A Red-Rose Chain

“Yes.” There was no point in lying. We didn’t go around advertising the fact that I wasn’t Daoine Sidhe, as I had always assumed, but the more fae I became, the more obvious it was that my heritage had nothing to do with Titania. Everything about me was wrong for one of her children, and perfect for one of the children of Oberon. “When I placed my hands on her, she had three bloodlines in her. Siren, Sea Wight, and Banshee. She was using the abilities she inherited from her Siren bloodline to harm the people I love. I had no other solution that wouldn’t violate the Law, and so I took those abilities away from her.” Oberon’s Law said that we weren’t allowed to kill each other. It never said anything about getting creative with our magic, which was how elf-shot was invented, and why so many of us had passed a few centuries as trees, or boulders, or white stags that only appeared at sunrise.

“And this is something you could do again?” He leaned forward a little more, looking at me with more interest than I was really comfortable with. “You could just . . . change someone?”

“Yes,” I admitted. “But I can only work with what’s already there. I couldn’t make myself part Cu Sidhe, or turn a Tylwyth Teg into a Tuatha. I’m . . . sort of an alchemist, I guess, in a weird way. I can’t actually transform anything into something that it’s not.”

“I haven’t heard this power attributed to the Daoine Sidhe before,” he said, raising one eyebrow inquisitively. “Are you a prodigy of some sort? Or are you a danger? Is this a thing any Daoine Sidhe could do, were they not limited by their own safeguards?”

There was a time when I could pass for something other than what I was, and thus protect my mother’s first big secret: that she was Firstborn, a daughter of Oberon himself, and hence the parent of a whole new race. That time was long past, and if Mom wanted me to keep my mouth shut, she should have given me a reason. “I didn’t say I was Daoine Sidhe,” I said. “I’m Dóchas Sidhe. We’re blood-workers, but our powers run along different lines.”

“I see. Fascinating.” King Rhys settled back in his throne again. “Forgive me if I’m a little slow to fully grasp the implications of these . . . powers . . . of yours. Are you saying you can’t return my lady’s true heritage to her?”

“That’s correct,” I said. “There’s no Siren left in her blood. I can’t create something that isn’t there.”

“If you looked for it, would you even be able to find traces of it? Would there be any sign that it had ever existed?”

“I don’t know,” I said, slowly. “I’ve never had reason to look for a bloodline that had been removed from someone. I think there would probably be signs. She’d have to consent to my looking, though; they’d be delicate and hard to find, and would require her cooperation.” There were watermarks in my blood, showing the places where my fae and human heritages had slid back and forth, fighting for dominance. There was no reason to believe that the false Queen would be any different.

“I see. What about the process of the removal itself? Could it have, ah, ‘washed away’ any of those marks that were made before you laid hands on her?”

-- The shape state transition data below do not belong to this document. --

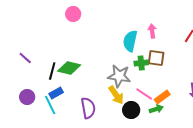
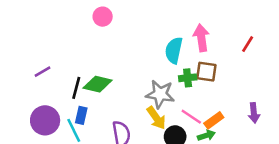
pink arrow: (152, 31) -> (201, 38), size x1.5
purple line: (25, 58) -> (43, 72), turned -72
blue rectangle: (56, 93) -> (81, 115), turned -48
purple circle: (27, 97) -> (45, 120), size x1.5

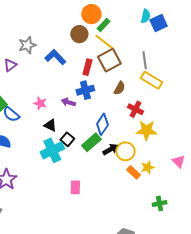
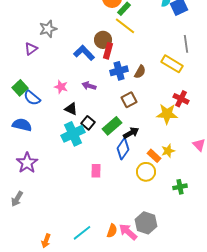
brown circle: (79, 34) -> (103, 40), moved
blue L-shape: (55, 57) -> (84, 53), moved
brown square: (109, 60) -> (129, 100), moved, size x0.7
gray line: (145, 60) -> (186, 44), moved
blue cross: (85, 90) -> (119, 71), moved
red cross: (136, 109) -> (181, 99), moved
blue diamond: (102, 124) -> (123, 149), moved
yellow circle: (125, 151) -> (146, 172), moved

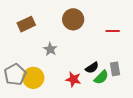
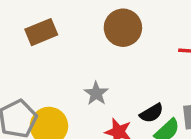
gray star: (50, 49) -> (96, 93), moved

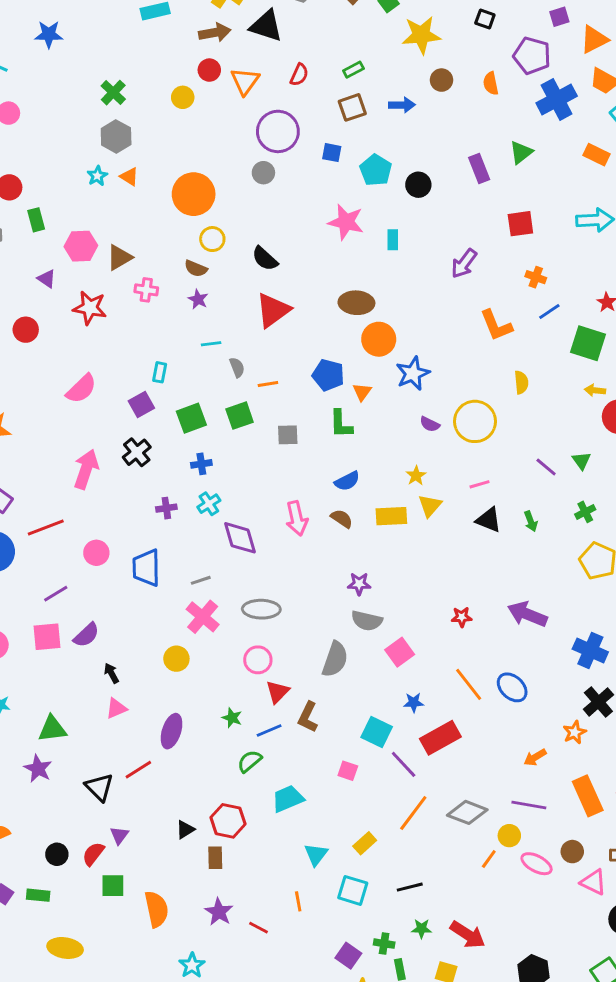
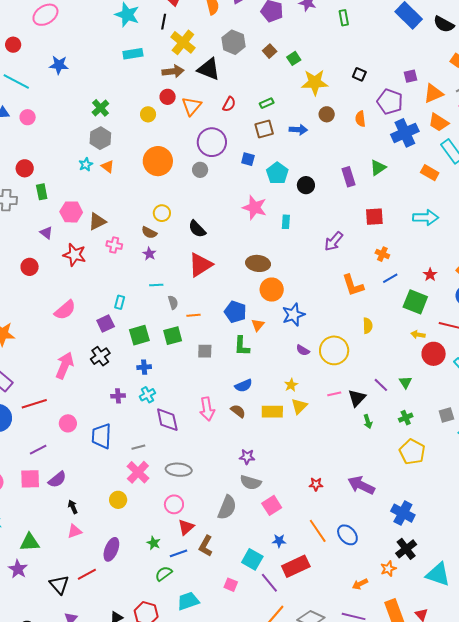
orange circle: (194, 194) -> (158, 161), moved
black triangle: (489, 520) -> (357, 398), moved, turned 48

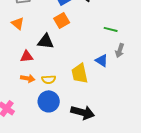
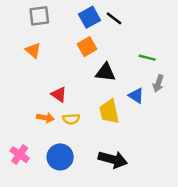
black triangle: (46, 41) -> (105, 72), moved
red triangle: (27, 56) -> (59, 94), moved, turned 40
blue circle: (49, 101) -> (60, 157), moved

Too late, I recognized the trap that I was walking into. “Yes,” I said.

“Then you don’t know that my lady is not King Windermere’s daughter and rightful heir. What makes you so sure that what you did to her had not been done before? Hope chests have always existed. In fact . . .” He turned to the false Queen. “Wasn’t there a rumor that a hope chest had been found in the Mists? In the care of the Countess Winterrose?”